_Activity:_
Scan the lines below for the string "been". Reply with how many match, and no other words.

#####

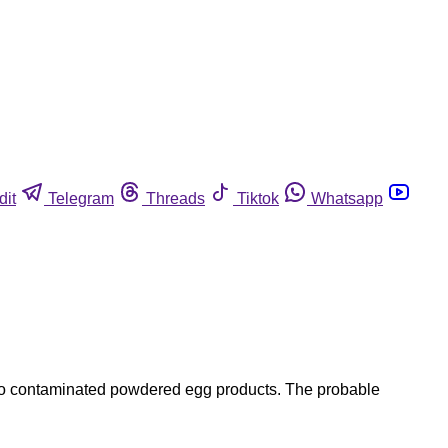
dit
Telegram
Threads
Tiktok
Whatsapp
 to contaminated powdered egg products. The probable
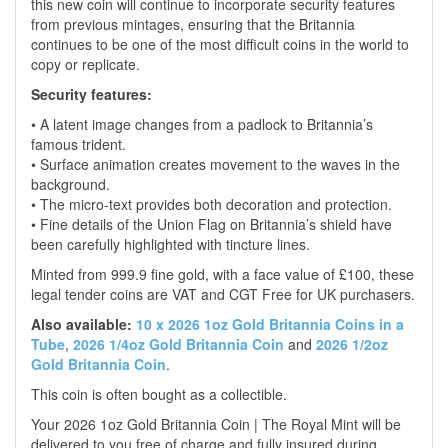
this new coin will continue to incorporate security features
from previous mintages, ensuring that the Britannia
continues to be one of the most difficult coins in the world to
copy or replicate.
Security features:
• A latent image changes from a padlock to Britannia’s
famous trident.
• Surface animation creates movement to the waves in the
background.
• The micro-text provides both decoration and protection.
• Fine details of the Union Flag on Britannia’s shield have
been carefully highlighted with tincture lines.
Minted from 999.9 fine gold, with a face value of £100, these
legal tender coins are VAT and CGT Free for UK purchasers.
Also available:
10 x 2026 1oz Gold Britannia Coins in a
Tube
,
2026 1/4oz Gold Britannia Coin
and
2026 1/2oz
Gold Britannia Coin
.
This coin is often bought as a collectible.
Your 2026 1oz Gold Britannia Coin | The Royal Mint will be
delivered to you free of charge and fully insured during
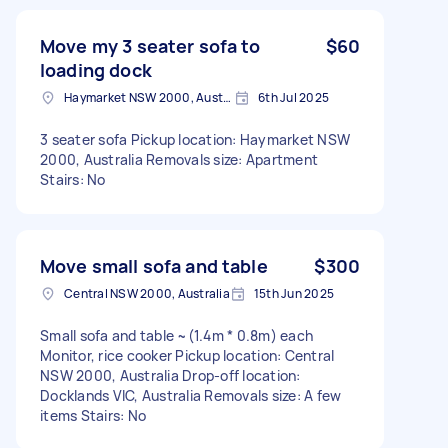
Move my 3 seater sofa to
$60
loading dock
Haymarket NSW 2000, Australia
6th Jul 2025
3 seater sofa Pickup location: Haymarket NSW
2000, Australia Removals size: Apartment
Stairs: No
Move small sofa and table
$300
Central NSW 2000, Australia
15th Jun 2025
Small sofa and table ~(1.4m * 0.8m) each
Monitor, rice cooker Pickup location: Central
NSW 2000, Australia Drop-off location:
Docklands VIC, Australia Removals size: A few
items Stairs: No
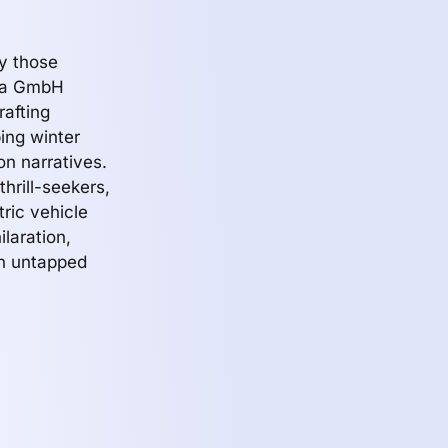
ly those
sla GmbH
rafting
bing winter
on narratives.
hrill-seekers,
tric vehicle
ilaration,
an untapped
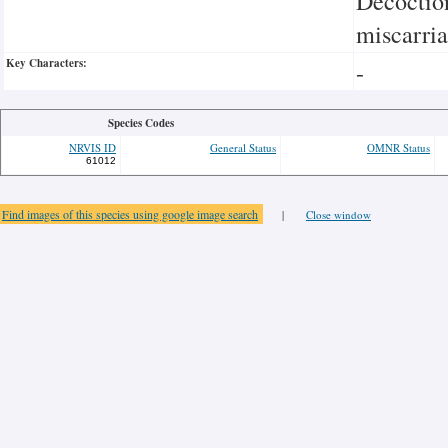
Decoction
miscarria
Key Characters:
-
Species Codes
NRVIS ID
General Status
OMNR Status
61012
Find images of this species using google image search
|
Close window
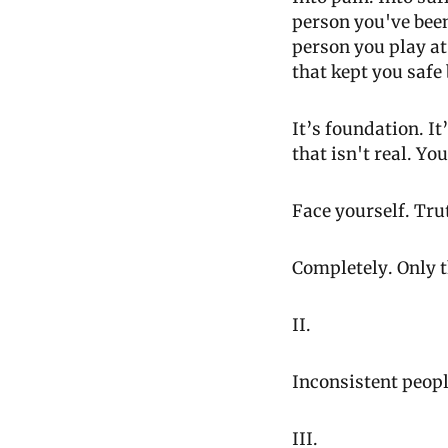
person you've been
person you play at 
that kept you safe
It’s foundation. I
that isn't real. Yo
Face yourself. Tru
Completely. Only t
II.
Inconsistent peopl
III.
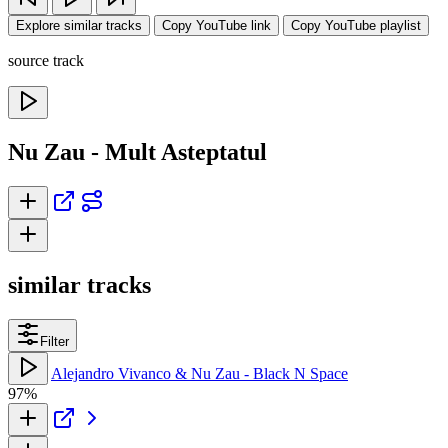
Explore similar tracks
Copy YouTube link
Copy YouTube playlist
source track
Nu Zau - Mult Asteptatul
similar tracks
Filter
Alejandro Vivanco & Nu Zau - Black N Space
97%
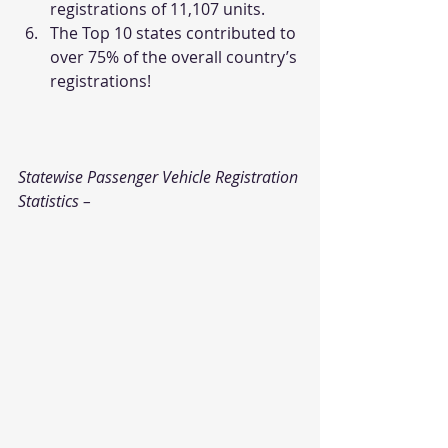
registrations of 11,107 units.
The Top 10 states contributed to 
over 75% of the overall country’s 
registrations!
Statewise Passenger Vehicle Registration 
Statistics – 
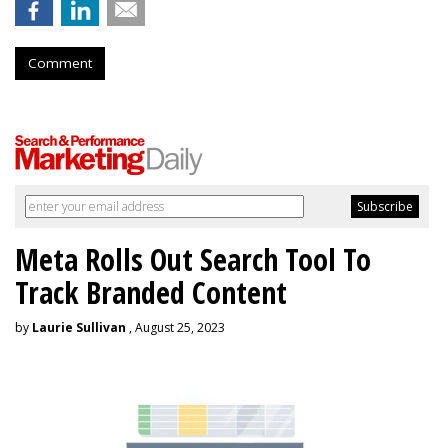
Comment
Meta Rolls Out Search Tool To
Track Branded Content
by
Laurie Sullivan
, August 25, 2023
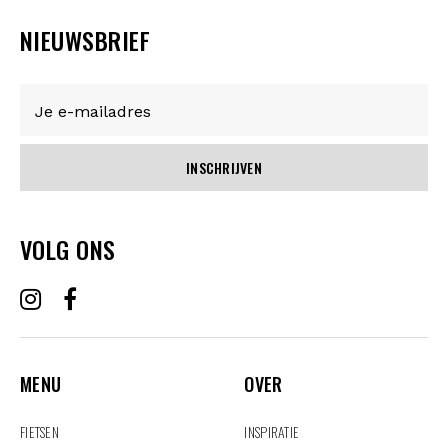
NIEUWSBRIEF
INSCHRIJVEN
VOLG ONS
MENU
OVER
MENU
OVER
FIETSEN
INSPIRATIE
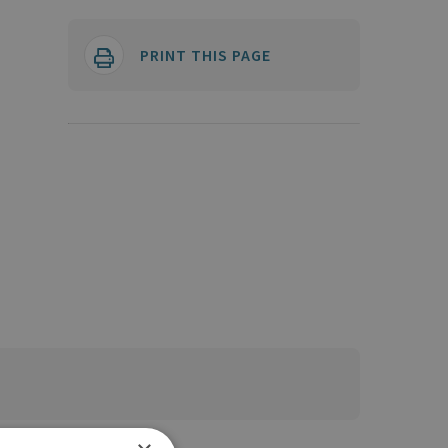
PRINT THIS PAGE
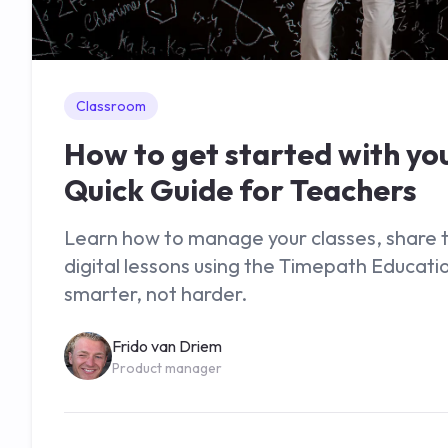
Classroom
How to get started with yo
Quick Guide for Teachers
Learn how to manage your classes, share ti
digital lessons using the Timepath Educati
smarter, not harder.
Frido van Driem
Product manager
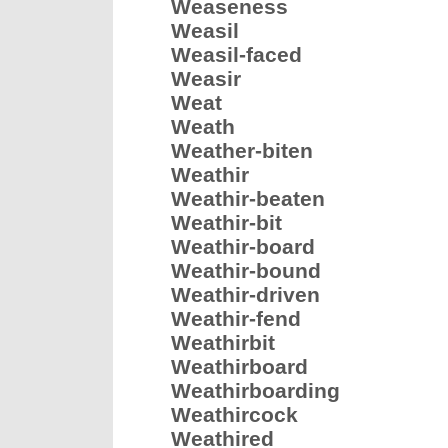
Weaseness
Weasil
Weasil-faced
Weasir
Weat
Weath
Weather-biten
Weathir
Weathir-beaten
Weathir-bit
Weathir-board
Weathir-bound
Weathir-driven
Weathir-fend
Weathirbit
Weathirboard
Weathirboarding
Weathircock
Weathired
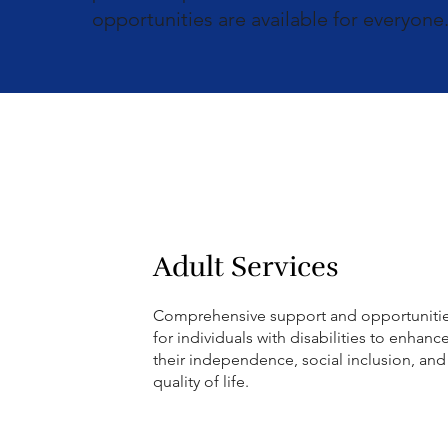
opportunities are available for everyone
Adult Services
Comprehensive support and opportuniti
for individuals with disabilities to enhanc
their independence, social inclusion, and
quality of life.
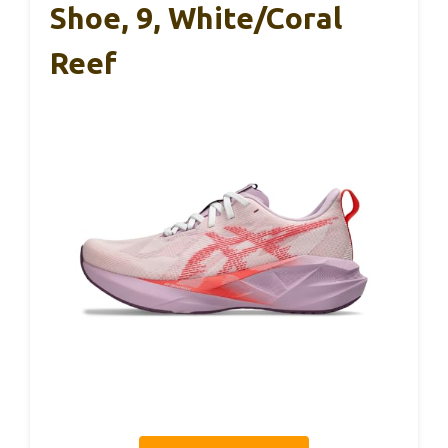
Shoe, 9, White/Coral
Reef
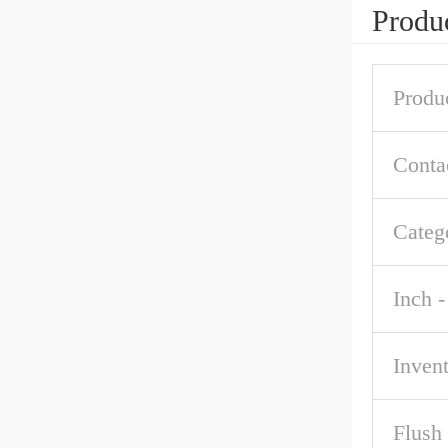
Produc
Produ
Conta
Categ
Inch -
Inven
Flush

#####

_Solution:_
2